— What to do —
Across all entries below, how many lines include "datum"? Only the number, please.

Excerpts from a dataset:
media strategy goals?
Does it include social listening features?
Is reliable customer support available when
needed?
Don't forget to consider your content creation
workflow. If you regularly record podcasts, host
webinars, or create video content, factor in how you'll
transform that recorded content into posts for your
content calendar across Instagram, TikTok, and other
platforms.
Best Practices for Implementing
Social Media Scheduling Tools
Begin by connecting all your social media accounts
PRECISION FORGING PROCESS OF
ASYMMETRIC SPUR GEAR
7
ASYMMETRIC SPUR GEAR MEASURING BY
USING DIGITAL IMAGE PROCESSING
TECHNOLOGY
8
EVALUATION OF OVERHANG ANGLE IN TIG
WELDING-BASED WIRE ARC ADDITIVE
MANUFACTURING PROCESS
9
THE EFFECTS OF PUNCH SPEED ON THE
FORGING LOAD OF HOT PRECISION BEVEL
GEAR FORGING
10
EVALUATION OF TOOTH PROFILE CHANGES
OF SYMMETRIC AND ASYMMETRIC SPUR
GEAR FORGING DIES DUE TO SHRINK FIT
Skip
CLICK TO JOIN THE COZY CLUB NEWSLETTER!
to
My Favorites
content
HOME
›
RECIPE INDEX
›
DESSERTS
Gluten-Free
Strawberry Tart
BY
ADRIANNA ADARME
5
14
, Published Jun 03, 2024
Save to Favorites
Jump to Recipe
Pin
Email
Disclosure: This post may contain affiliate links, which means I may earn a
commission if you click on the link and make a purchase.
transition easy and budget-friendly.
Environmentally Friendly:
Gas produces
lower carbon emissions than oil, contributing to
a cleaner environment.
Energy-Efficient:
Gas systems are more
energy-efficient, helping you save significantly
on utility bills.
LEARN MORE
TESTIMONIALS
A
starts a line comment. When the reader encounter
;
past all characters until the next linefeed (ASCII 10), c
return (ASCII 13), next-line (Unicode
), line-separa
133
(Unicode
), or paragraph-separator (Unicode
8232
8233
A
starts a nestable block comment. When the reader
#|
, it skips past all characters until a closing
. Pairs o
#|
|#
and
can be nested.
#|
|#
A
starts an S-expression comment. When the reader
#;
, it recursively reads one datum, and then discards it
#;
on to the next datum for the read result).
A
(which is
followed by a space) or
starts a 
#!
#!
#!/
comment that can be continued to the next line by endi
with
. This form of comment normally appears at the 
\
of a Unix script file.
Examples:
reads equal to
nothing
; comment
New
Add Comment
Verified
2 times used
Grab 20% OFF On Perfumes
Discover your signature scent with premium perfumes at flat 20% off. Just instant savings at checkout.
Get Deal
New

— Reply —
2